EXERCISE INSTRUCTIONS: Would you please give all the lines below again, exactly as they stand?

Extracted data entries:

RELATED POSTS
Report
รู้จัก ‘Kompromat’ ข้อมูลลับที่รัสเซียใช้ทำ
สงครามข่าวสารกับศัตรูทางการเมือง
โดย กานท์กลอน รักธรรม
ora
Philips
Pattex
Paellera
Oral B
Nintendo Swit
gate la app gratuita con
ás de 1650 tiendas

RESPONSE FOR THIS EXERCISE:
RELATED POSTS
Report
รู้จัก ‘Kompromat’ ข้อมูลลับที่รัสเซียใช้ทำ
สงครามข่าวสารกับศัตรูทางการเมือง
โดย กานท์กลอน รักธรรม
ora
Philips
Pattex
Paellera
Oral B
Nintendo Swit
gate la app gratuita con
ás de 1650 tiendas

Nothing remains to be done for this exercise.